待他坐到辦公室開始忙活一天的工作時,罕見的收到來自唐忍的微信,他打開一看。
TR:[轉賬]
TR:房租。
他們沒簽合同,黎老板滿口即興劇本,說自己簽過個人租約,不需要他再簽租房合同,今天這條金錢交易就是兩人早上商議后的價錢。
黎澈點擊收款,挑挑眉。
老板:給多了?
唐忍剛換好工作服,看到消息,斟酌著回信。
TR:不能一直白吃白喝。
黎澈無奈,將這些錢存進零錢里。
算得這麼清楚……不過現在確實不是白吃白喝的時機。
他輕哼一聲。
總有算不清楚的那天。
第15章
“這個化合價為什麼不是+6價啊?”李垣揪著廢紙撅起嘴。
今天是他距離完整做出一道化學大題最近的一天,卻偏偏輸在細節上導致整題滿是紅叉,他們化學老師考慮到17班學霸居多講課的節奏飛起,卻不顧學渣在后面聽得頭昏腦漲。
“不可能是+6價,這個元素本身不存在+6價,低級錯誤。”唐忍幾筆將正確的答案填在一邊,根本不用草紙,流暢得仿佛看過答案,李垣更受打擊。
他蔫巴巴地趴在桌面,眼眶泛上點紅。
“我中考為什麼考得那麼好呢?沒考那麼好現在就不用受這種折磨了。”
唐忍聽他聲音微抖,開始反思自己的態度。
“我當初還做夢和黎澤考進一個大學里,人家是上天花板的命。”他翻轉腦袋面向另一邊趴好,避開唐忍的視線流了滴眼淚,“我連去地平線都困難。”

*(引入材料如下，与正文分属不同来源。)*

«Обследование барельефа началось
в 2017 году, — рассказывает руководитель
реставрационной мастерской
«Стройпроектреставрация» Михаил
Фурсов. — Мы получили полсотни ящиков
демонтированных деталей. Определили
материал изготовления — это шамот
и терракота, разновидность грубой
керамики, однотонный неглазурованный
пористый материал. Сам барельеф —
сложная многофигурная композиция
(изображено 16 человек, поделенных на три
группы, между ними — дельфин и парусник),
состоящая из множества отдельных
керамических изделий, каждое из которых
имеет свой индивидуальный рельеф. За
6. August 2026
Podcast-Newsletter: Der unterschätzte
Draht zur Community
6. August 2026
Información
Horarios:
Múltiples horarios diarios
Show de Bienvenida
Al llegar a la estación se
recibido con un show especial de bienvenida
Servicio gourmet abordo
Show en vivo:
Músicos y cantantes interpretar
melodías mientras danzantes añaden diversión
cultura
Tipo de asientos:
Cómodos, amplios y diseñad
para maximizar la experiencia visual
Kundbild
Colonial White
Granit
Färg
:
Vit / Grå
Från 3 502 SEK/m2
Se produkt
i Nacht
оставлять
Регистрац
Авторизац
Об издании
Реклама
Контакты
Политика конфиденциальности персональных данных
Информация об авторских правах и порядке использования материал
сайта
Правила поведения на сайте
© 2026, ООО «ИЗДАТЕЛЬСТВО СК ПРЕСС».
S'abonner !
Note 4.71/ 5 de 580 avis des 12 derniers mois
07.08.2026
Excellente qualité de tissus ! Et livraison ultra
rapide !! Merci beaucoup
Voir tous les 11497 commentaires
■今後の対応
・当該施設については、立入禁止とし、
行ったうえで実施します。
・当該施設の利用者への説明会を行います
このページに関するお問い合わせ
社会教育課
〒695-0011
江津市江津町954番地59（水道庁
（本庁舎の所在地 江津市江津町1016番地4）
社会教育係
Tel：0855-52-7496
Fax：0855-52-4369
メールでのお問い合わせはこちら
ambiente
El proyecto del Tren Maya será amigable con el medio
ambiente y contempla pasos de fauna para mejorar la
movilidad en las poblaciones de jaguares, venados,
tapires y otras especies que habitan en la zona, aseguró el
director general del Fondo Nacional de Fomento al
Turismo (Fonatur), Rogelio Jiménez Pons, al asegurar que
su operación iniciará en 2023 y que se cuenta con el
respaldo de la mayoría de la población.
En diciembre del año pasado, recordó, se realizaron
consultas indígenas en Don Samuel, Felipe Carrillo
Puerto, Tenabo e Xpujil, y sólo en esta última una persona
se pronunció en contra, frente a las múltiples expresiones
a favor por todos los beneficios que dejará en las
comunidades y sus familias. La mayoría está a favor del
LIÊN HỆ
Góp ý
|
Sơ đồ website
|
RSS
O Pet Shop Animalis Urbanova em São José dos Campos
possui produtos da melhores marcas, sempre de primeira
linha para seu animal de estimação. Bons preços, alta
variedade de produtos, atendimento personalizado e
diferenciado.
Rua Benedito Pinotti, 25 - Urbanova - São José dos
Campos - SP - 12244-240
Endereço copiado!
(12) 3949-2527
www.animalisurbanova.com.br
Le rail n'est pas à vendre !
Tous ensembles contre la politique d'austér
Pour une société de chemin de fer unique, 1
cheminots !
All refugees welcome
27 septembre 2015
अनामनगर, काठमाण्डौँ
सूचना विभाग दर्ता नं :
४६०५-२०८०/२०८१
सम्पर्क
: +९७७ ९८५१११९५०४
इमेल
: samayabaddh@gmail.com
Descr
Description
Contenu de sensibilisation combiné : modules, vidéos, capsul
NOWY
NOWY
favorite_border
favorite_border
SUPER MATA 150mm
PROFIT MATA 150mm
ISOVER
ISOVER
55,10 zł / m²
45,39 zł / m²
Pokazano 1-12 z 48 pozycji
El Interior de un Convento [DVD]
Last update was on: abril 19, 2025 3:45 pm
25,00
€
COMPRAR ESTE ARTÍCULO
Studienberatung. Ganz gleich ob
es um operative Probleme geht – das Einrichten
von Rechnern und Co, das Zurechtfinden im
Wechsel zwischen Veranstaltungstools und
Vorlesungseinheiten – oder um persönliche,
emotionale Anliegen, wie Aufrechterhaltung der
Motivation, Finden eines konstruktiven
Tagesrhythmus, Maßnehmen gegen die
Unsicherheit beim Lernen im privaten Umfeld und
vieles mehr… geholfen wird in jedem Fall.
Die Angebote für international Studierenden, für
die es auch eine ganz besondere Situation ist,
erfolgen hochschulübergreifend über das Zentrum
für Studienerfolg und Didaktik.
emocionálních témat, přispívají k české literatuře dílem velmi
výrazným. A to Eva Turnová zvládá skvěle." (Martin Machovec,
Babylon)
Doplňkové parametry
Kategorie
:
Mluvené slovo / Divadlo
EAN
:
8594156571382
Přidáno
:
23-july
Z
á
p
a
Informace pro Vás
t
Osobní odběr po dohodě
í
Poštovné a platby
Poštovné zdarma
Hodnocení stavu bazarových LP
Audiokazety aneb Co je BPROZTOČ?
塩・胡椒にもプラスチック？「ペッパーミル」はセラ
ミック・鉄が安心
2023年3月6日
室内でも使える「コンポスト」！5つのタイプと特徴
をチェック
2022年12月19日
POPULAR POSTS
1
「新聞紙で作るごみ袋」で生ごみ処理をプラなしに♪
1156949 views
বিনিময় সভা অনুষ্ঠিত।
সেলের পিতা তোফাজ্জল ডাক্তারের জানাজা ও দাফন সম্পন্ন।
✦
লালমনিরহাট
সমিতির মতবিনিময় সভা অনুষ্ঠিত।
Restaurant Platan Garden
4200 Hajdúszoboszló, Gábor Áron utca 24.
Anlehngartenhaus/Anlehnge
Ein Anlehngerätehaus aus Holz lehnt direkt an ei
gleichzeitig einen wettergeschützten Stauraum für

唐忍:“地平線?”他搞不清楚這些學生給各個大學起的外號。
李垣沙啞著嗓子:“輝州理工。”
唐忍:“……”輝州理工,如果他沒記錯的話也要五百七八十多分才能考進去,怎麼就地平線了?
他琢磨片刻,安慰道:“你是不是沒做過高考題?”
李垣就著胳膊蹭掉淚水,轉頭看向唐忍:“練習冊里有一些是高考題的,但不多。”
“你們學校的題很難,你的成績考輝州理工沒什麼難度。”
李垣:“你真會說話。”
唐忍:“……”這還是生平第一次有人這麼夸他。
“我們學校的題你做起來都這麼輕松,天花板里肯定有你一個座了。”李垣恢復了幾分活力,他不禁又開始好奇這人的過往,畢竟唐忍現在在他心里就是一個多科全能的掃地僧,身上除了成績通通蒙著一層面紗,神秘得勾著人去揭開。